Keep every word of the listing and reproduce it exactly, but set aside any image found there.
-- Opening Marker --
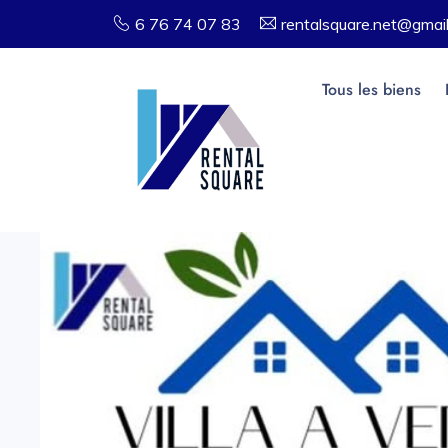
6 76 74 07 83
rentalsquare.net@gmai
Tous les biens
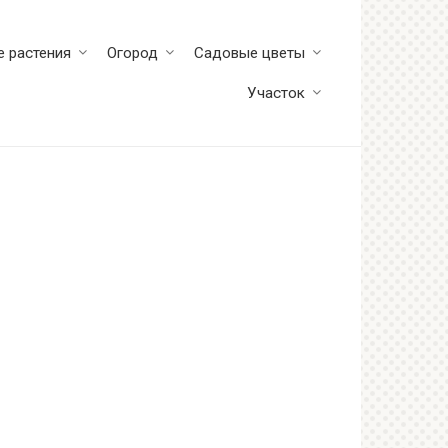
 растения
Огород
Садовые цветы
Участок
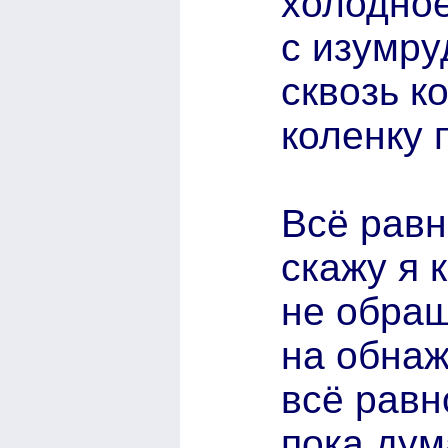
холодно
с изумру
сквозь к
коленку 
Всё равн
скажу я 
не обра
на обнаж
всё равн
пока дум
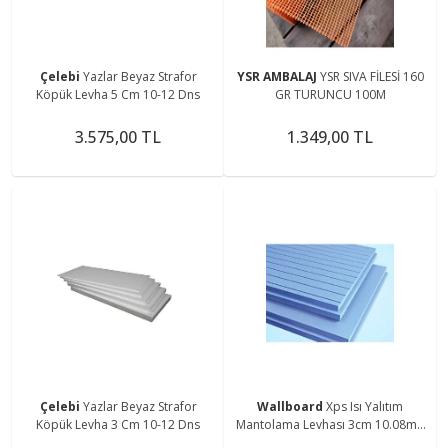
Çelebi
Yazlar Beyaz Strafor
YSR AMBALAJ
YSR SIVA FİLESİ 160
Köpük Levha 5 Cm 10-12 Dns
GR TURUNCU 100M
3.575,00 TL
1.349,00 TL
Çelebi
Yazlar Beyaz Strafor
Wallboard
Xps Isı Yalıtım
Köpük Levha 3 Cm 10-12 Dns
Mantolama Levhası 3cm 10.08m2
(14 Adet)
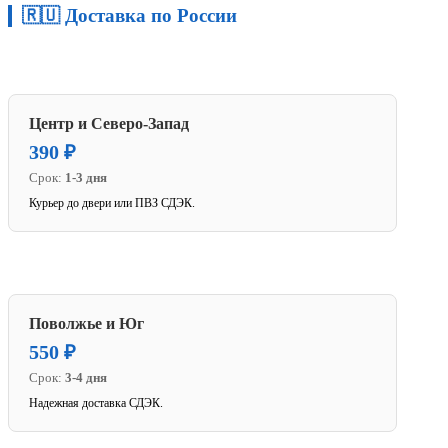
🇷🇺 Доставка по России
Центр и Северо-Запад
390 ₽
Срок:
1-3 дня
Курьер до двери или ПВЗ СДЭК.
Поволжье и Юг
550 ₽
Срок:
3-4 дня
Надежная доставка СДЭК.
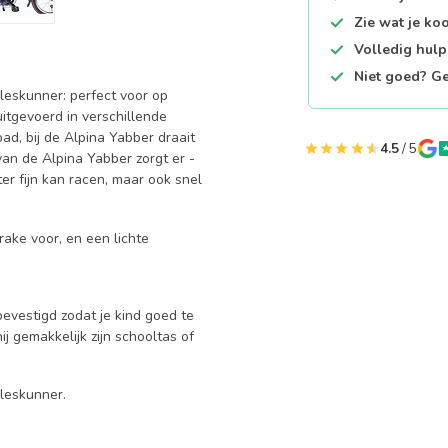
Zie wat je ko
Volledig hul
Niet goed? Ge
leskunner: perfect voor op
uitgevoerd in verschillende
ad, bij de Alpina Yabber draait
4.5
/ 5
an de Alpina Yabber zorgt er -
er fijn kan racen, maar ook snel
ake voor, en een lichte
bevestigd zodat je kind goed te
j gemakkelijk zijn schooltas of
lleskunner.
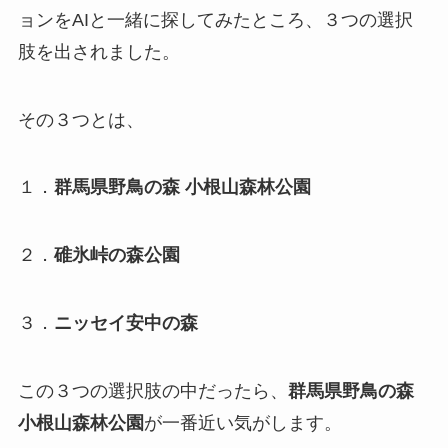
ョンをAIと一緒に探してみたところ、３つの選択
肢を出されました。
その３つとは、
１．
群馬県野鳥の森 小根山森林公園
２．
碓氷峠の森公園
３．
ニッセイ安中の森
この３つの選択肢の中だったら、
群馬県野鳥の森
小根山森林公園
が一番近い気がします。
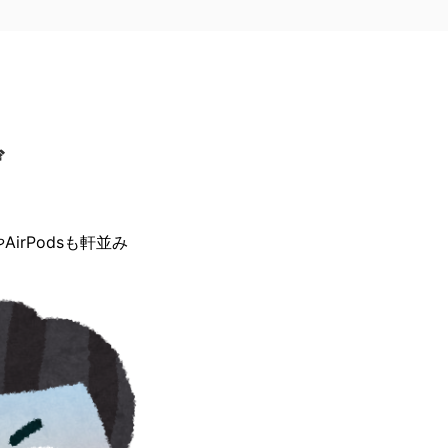
げ
AirPodsも軒並み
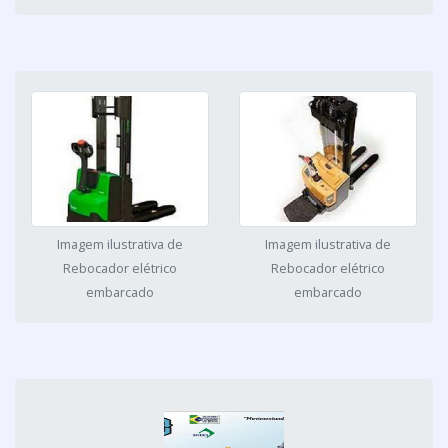
Imagem ilustrativa de
Imagem ilustrativa de
Rebocador elétrico
Rebocador elétrico
embarcado
embarcado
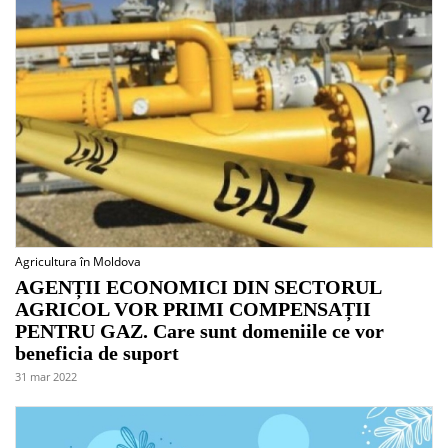
Agricultura în Moldova
AGENȚII ECONOMICI DIN SECTORUL
AGRICOL VOR PRIMI COMPENSAȚII
PENTRU GAZ. Care sunt domeniile ce vor
beneficia de suport
31 mar 2022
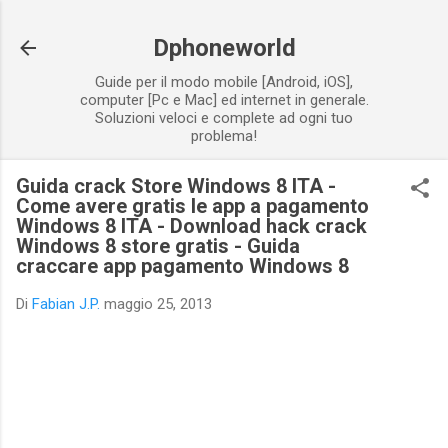
Passa ai contenuti principali
Dphoneworld
Guide per il modo mobile [Android, iOS],
computer [Pc e Mac] ed internet in generale.
Soluzioni veloci e complete ad ogni tuo
problema!
Guida crack Store Windows 8 ITA -
Come avere gratis le app a pagamento
Windows 8 ITA - Download hack crack
Windows 8 store gratis - Guida
craccare app pagamento Windows 8
Di
Fabian J.P.
maggio 25, 2013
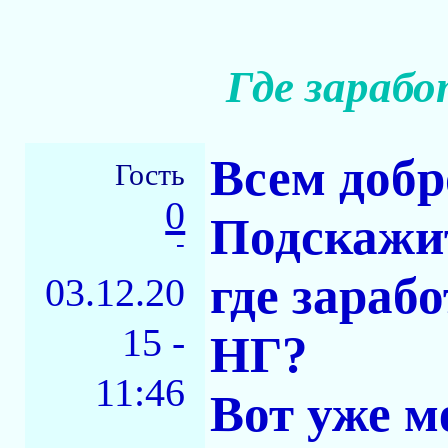
Где зараб
Всем добр
Гость
0
Подскажит
-
где зараб
03.12.20
15 -
НГ?
11:46
Вот уже м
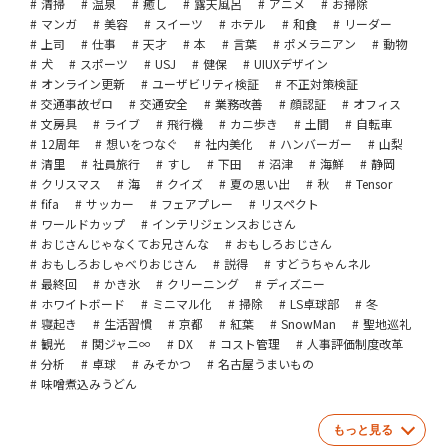
清掃
温泉
癒し
露天風呂
アニメ
お掃除
マンガ
美容
スイーツ
ホテル
和食
リーダー
上司
仕事
天才
本
言葉
ポメラニアン
動物
犬
スポーツ
USJ
健保
UIUXデザイン
オンライン更新
ユーザビリティ検証
不正対策検証
交通事故ゼロ
交通安全
業務改善
顔認証
オフィス
文房具
ライブ
飛行機
カニ歩き
土間
自転車
12周年
想いをつなぐ
社内美化
ハンバーガー
山梨
清里
社員旅行
すし
下田
沼津
海鮮
静岡
クリスマス
海
クイズ
夏の思い出
秋
Tensor
fifa
サッカー
フェアプレー
リスペクト
ワールドカップ
インテリジェンスおじさん
おじさんじゃなくてお兄さんな
おもしろおじさん
おもしろおしゃべりおじさん
説得
すどうちゃんネル
最終回
かき氷
クリーニング
ディズニー
ホワイトボード
ミニマル化
掃除
LS卓球部
冬
寝起き
生活習慣
京都
紅葉
SnowMan
聖地巡礼
観光
関ジャニ∞
DX
コスト管理
人事評価制度改革
分析
卓球
みそかつ
名古屋うまいもの
味噌煮込みうどん
もっと見る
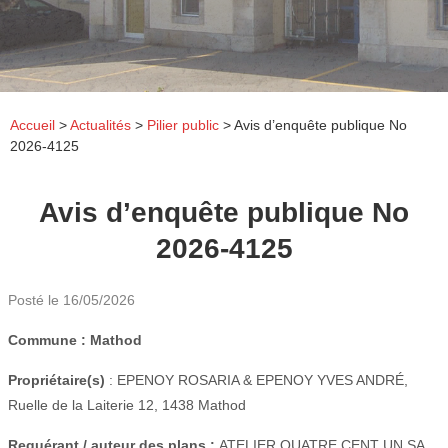
Accueil
>
Actualités
>
Pilier public
>
Avis d’enquête publique No
2026-4125
Avis d’enquête publique No
2026-4125
Posté le
16/05/2026
Commune : Mathod
Propriétaire(s)
: EPENOY ROSARIA & EPENOY YVES ANDRÉ,
Ruelle de la Laiterie 12, 1438 Mathod
Requérant / auteur des plans :
ATELIER QUATRE CENT UN SA,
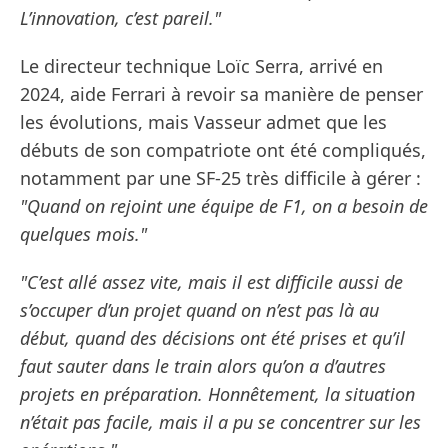
L’innovation, c’est pareil."
Le directeur technique Loïc Serra, arrivé en
2024, aide Ferrari à revoir sa manière de penser
les évolutions, mais Vasseur admet que les
débuts de son compatriote ont été compliqués,
notamment par une SF-25 très difficile à gérer :
"Quand on rejoint une équipe de F1, on a besoin de
quelques mois."
"C’est allé assez vite, mais il est difficile aussi de
s’occuper d’un projet quand on n’est pas là au
début, quand des décisions ont été prises et qu’il
faut sauter dans le train alors qu’on a d’autres
projets en préparation. Honnêtement, la situation
n’était pas facile, mais il a pu se concentrer sur les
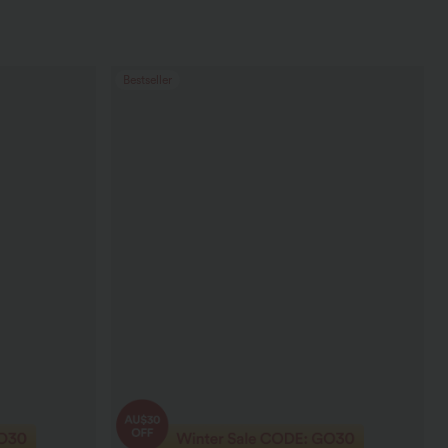
Bestseller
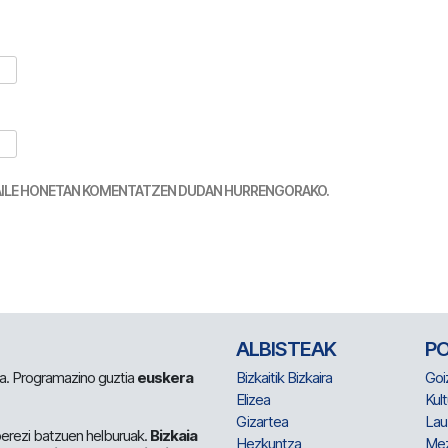
TZAILE HONETAN KOMENTATZEN DUDAN HURRENGORAKO.
ALBISTEAK
P
 da. Programazino guztia
euskera
Bizkaitik Bizkaira
Goi
Elizea
Kult
Gizartea
Lau
berezi batzuen helburuak.
Bizkaia
Hezkuntza
Me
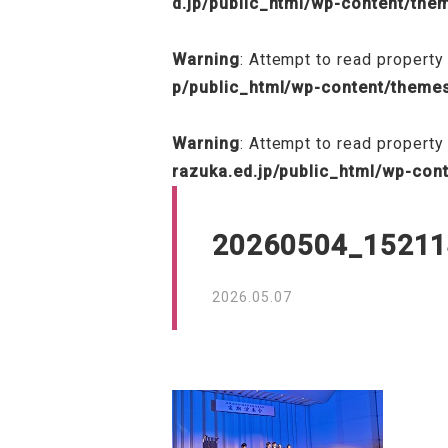
d.jp/public_html/wp-content/th
Warning
: Attempt to read property 
p/public_html/wp-content/theme
Warning
: Attempt to read property
razuka.ed.jp/public_html/wp-con
20260504_15211
2026.05.07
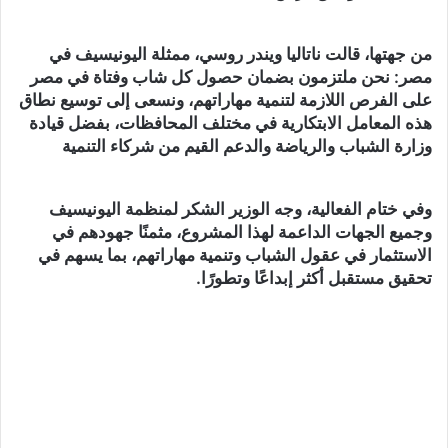
من جهتها، قالت ناتاليا ويندر روسي، ممثلة اليونيسيف في
مصر: نحن ملتزمون بضمان حصول كل شاب وفتاة في مصر
على الفرص اللازمة لتنمية مهاراتهم، ونسعى إلى توسيع نطاق
هذه المعامل الابتكارية في مختلف المحافظات، بفضل قيادة
وزارة الشباب والرياضة والدعم القيم من شركاء التنمية
وفي ختام الفعالية، وجه الوزير الشكر لمنظمة اليونيسيف
وجميع الجهات الداعمة لهذا المشروع، مثمنًا جهودهم في
الاستثمار في عقول الشباب وتنمية مهاراتهم، بما يسهم في
تحقيق مستقبل أكثر إبداعًا وتطورًا.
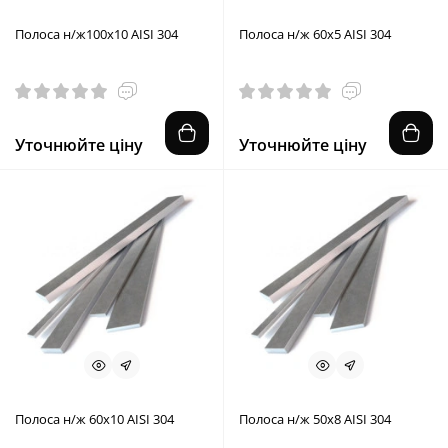
Полоса н/ж100х10 AISI 304
Полоса н/ж 60х5 AISI 304
Уточнюйте ціну
Уточнюйте ціну
Полоса н/ж 60х10 AISI 304
Полоса н/ж 50х8 AISI 304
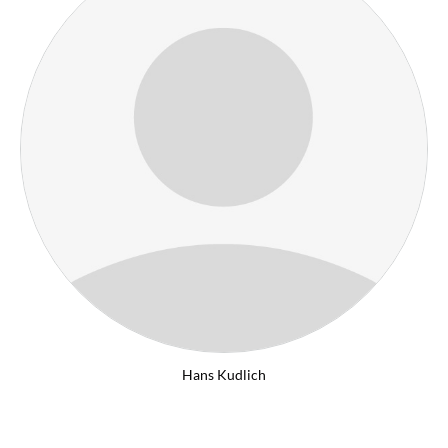
Hans Kudlich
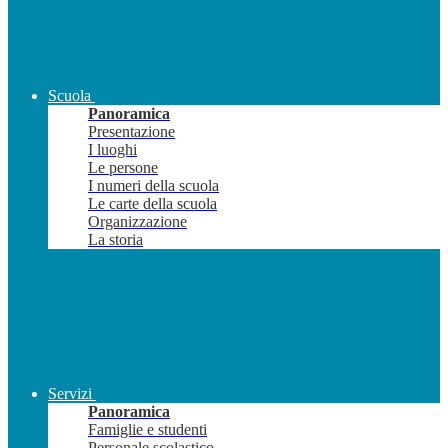
Scuola
Panoramica
Presentazione
I luoghi
Le persone
I numeri della scuola
Le carte della scuola
Organizzazione
La storia
Servizi
Panoramica
Famiglie e studenti
Personale scolastico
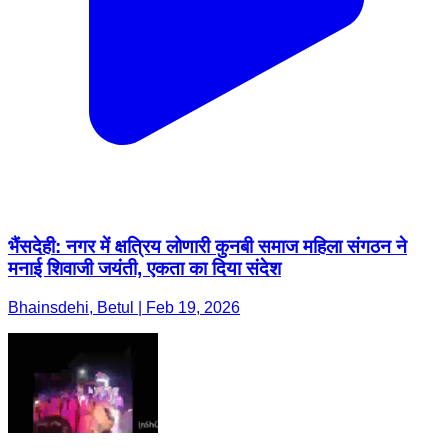
भैंसदेही: नगर में क्षत्रिय लोणारी कुनबी समाज महिला संगठन ने
मनाई शिवाजी जयंती, एकता का दिया संदेश
Bhainsdehi, Betul | Feb 19, 2026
-- Closing Marker --
▸ **Your response**
6 76 74 07 83
rentalsquare.net@gmai
Tous les biens
 растения
Огород
Садовые цветы
Участок
холодно
с изумру
сквозь к
коленку 
Всё равн
скажу я 
не обра
на обнаж
всё равн
пока дум
Çelebi
Yazlar Beyaz Strafor
YSR AMBALAJ
YSR SIVA FİLESİ 160
Köpük Levha 5 Cm 10-12 Dns
GR TURUNCU 100M
3.575,00 TL
1.349,00 TL
Çelebi
Yazlar Beyaz Strafor
Wallboard
Xps Isı Yalıtım
Köpük Levha 3 Cm 10-12 Dns
Mantolama Levhası 3cm 10.08m2
(14 Adet)
🇷🇺 Доставка по России
Центр и Северо-Запад
390 ₽
Срок:
1-3 дня
Курьер до двери или ПВЗ СДЭК.
Поволжье и Юг
550 ₽
Срок:
3-4 дня
Надежная доставка СДЭК.
Zie wat je ko
Volledig hul
Niet goed? Ge
leskunner: perfect voor op
uitgevoerd in verschillende
ad, bij de Alpina Yabber draait
4.5
/ 5
an de Alpina Yabber zorgt er -
er fijn kan racen, maar ook snel
ake voor, en een lichte
bevestigd zodat je kind goed te
j gemakkelijk zijn schooltas of
lleskunner.
ョンをAIと一緒に探してみたところ、３つの選択
肢を出されました。
その３つとは、
１．
群馬県野鳥の森 小根山森林公園
２．
碓氷峠の森公園
３．
ニッセイ安中の森
この３つの選択肢の中だったら、
群馬県野鳥の森
小根山森林公園
が一番近い気がします。
げ
AirPodsも軒並み
Imagem ilustrativa de
Imagem ilustrativa de
Rebocador elétrico
Rebocador elétrico
embarcado
embarcado
Agricultura în Moldova
AGENȚII ECONOMICI DIN SECTORUL
AGRICOL VOR PRIMI COMPENSAȚII
PENTRU GAZ. Care sunt domeniile ce vor
beneficia de suport
31 mar 2022
Passa ai contenuti principali
Dphoneworld
Guide per il modo mobile [Android, iOS],
computer [Pc e Mac] ed internet in generale.
Soluzioni veloci e complete ad ogni tuo
problema!
Guida crack Store Windows 8 ITA -
Come avere gratis le app a pagamento
Windows 8 ITA - Download hack crack
Windows 8 store gratis - Guida
craccare app pagamento Windows 8
Di
Fabian J.P.
maggio 25, 2013
Где зараб
Всем добр
Гость
0
Подскажит
-
где зараб
03.12.20
15 -
НГ?
11:46
Вот уже м
清掃
温泉
癒し
露天風呂
アニメ
お掃除
マンガ
美容
スイーツ
ホテル
和食
リーダー
上司
仕事
天才
本
言葉
ポメラニアン
動物
犬
スポーツ
USJ
健保
UIUXデザイン
オンライン更新
ユーザビリティ検証
不正対策検証
交通事故ゼロ
交通安全
業務改善
顔認証
オフィス
文房具
ライブ
飛行機
カニ歩き
土間
自転車
12周年
想いをつなぐ
社内美化
ハンバーガー
山梨
清里
社員旅行
すし
下田
沼津
海鮮
静岡
クリスマス
海
クイズ
夏の思い出
秋
Tensor
fifa
サッカー
フェアプレー
リスペクト
ワールドカップ
インテリジェンスおじさん
おじさんじゃなくてお兄さんな
おもしろおじさん
おもしろおしゃべりおじさん
説得
すどうちゃんネル
最終回
かき氷
クリーニング
ディズニー
ホワイトボード
ミニマル化
掃除
LS卓球部
冬
寝起き
生活習慣
京都
紅葉
SnowMan
聖地巡礼
観光
関ジャニ∞
DX
コスト管理
人事評価制度改革
分析
卓球
みそかつ
名古屋うまいもの
味噌煮込みうどん
もっと見る
Accueil
>
Actualités
>
Pilier public
>
Avis d’enquête publique No
2026-4125
Avis d’enquête publique No
2026-4125
Posté le
16/05/2026
Commune : Mathod
Propriétaire(s)
: EPENOY ROSARIA & EPENOY YVES ANDRÉ,
Ruelle de la Laiterie 12, 1438 Mathod
Requérant / auteur des plans :
ATELIER QUATRE CENT UN SA,
L’innovation, c’est pareil."
Le directeur technique Loïc Serra, arrivé en
2024, aide Ferrari à revoir sa manière de penser
les évolutions, mais Vasseur admet que les
débuts de son compatriote ont été compliqués,
notamment par une SF-25 très difficile à gérer :
"Quand on rejoint une équipe de F1, on a besoin de
quelques mois."
"C’est allé assez vite, mais il est difficile aussi de
s’occuper d’un projet quand on n’est pas là au
début, quand des décisions ont été prises et qu’il
faut sauter dans le train alors qu’on a d’autres
projets en préparation. Honnêtement, la situation
n’était pas facile, mais il a pu se concentrer sur les
Bestseller
TZAILE HONETAN KOMENTATZEN DUDAN HURRENGORAKO.
ALBISTEAK
P
 da. Programazino guztia
euskera
Bizkaitik Bizkaira
Goi
Elizea
Kult
Gizartea
Lau
berezi batzuen helburuak.
Bizkaia
Hezkuntza
Me
d.jp/public_html/wp-content/th
Warning
: Attempt to read property 
p/public_html/wp-content/theme
Warning
: Attempt to read property
razuka.ed.jp/public_html/wp-con
20260504_15211
2026.05.07
من جهتها، قالت ناتاليا ويندر روسي، ممثلة اليونيسيف في
مصر: نحن ملتزمون بضمان حصول كل شاب وفتاة في مصر
على الفرص اللازمة لتنمية مهاراتهم، ونسعى إلى توسيع نطاق
هذه المعامل الابتكارية في مختلف المحافظات، بفضل قيادة
وزارة الشباب والرياضة والدعم القيم من شركاء التنمية
وفي ختام الفعالية، وجه الوزير الشكر لمنظمة اليونيسيف
وجميع الجهات الداعمة لهذا المشروع، مثمنًا جهودهم في
الاستثمار في عقول الشباب وتنمية مهاراتهم، بما يسهم في
تحقيق مستقبل أكثر إبداعًا وتطورًا.
Полоса н/ж100х10 AISI 304
Полоса н/ж 60х5 AISI 304
Уточнюйте ціну
Уточнюйте ціну
Полоса н/ж 60х10 AISI 304
Полоса н/ж 50х8 AISI 304
Hans Kudlich
Scuola
Panoramica
Presentazione
I luoghi
Le persone
I numeri della scuola
Le carte della scuola
Organizzazione
La storia
Servizi
Panoramica
Famiglie e studenti
Personale scolastico
भैंसदेही: नगर में क्षत्रिय लोणारी कुनबी समाज महिला संगठन ने
मनाई शिवाजी जयंती, एकता का दिया संदेश
Bhainsdehi, Betul | Feb 19, 2026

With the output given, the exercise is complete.